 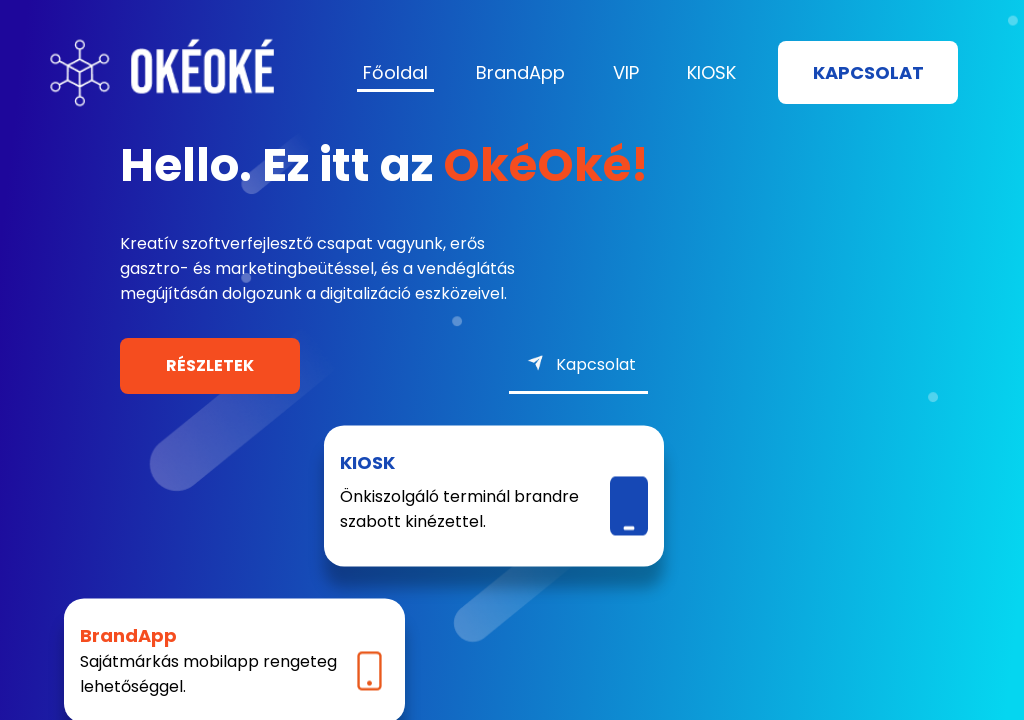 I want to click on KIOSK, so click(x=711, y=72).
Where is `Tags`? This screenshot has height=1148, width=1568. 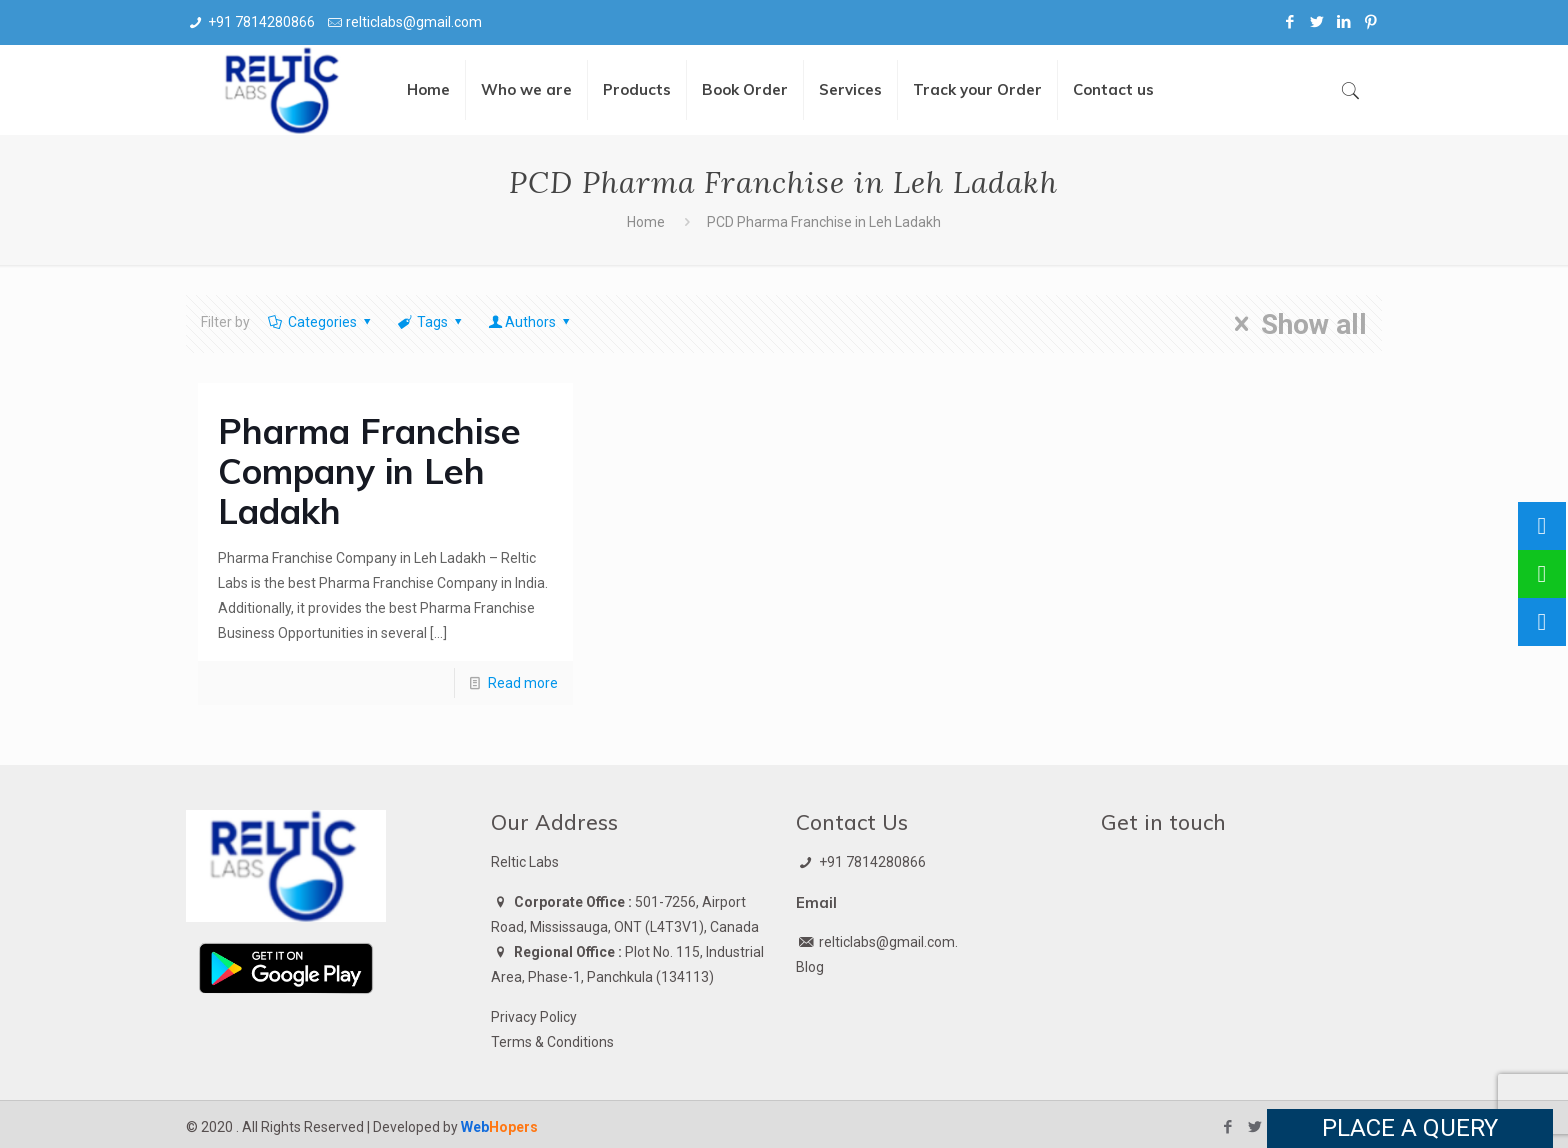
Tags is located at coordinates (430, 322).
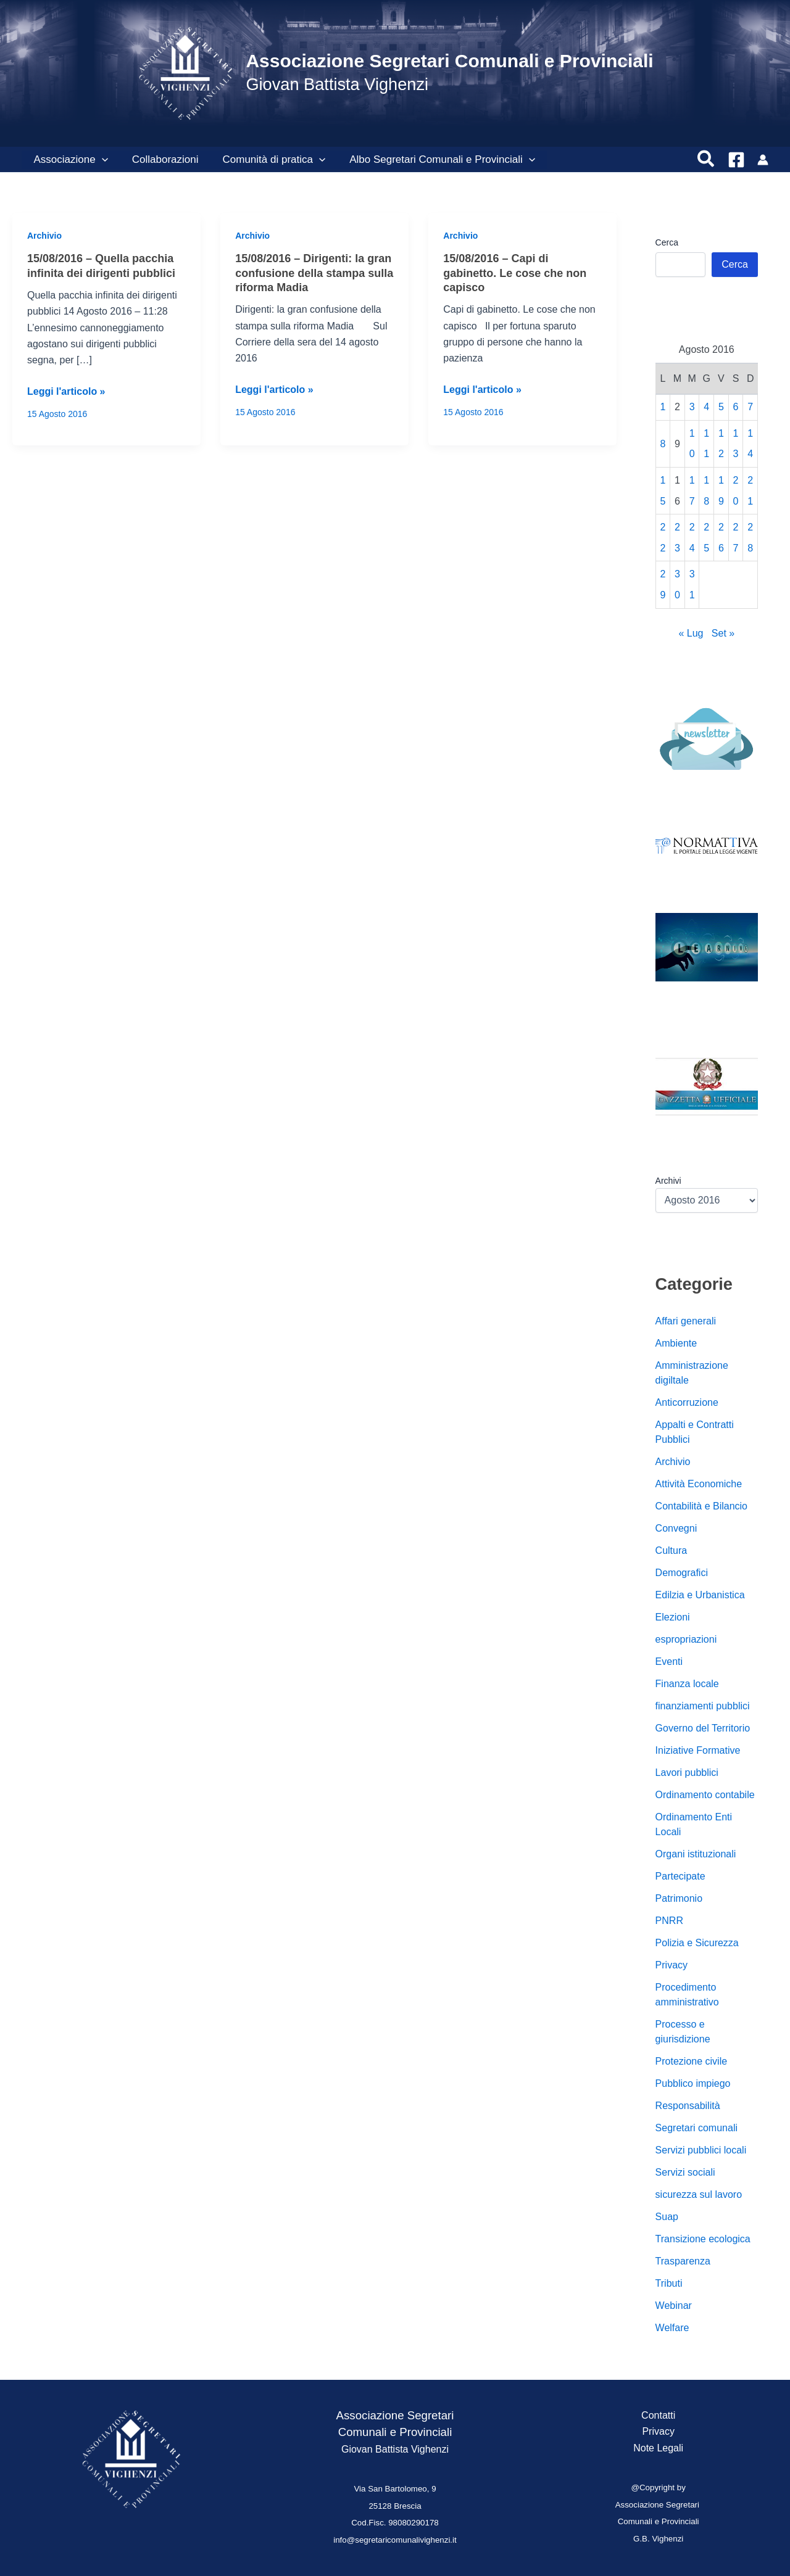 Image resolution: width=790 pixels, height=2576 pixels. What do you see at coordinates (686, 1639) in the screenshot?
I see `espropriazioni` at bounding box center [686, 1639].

########

What to do: Every line from the one with "has height=1148, width=1568." through the last line of the data must be copied exactly. Leave the pictures out.

Task response:
Where is `Tags`? This screenshot has height=1148, width=1568. 
Tags is located at coordinates (430, 322).
 Image resolution: width=790 pixels, height=2576 pixels. What do you see at coordinates (686, 1639) in the screenshot?
I see `espropriazioni` at bounding box center [686, 1639].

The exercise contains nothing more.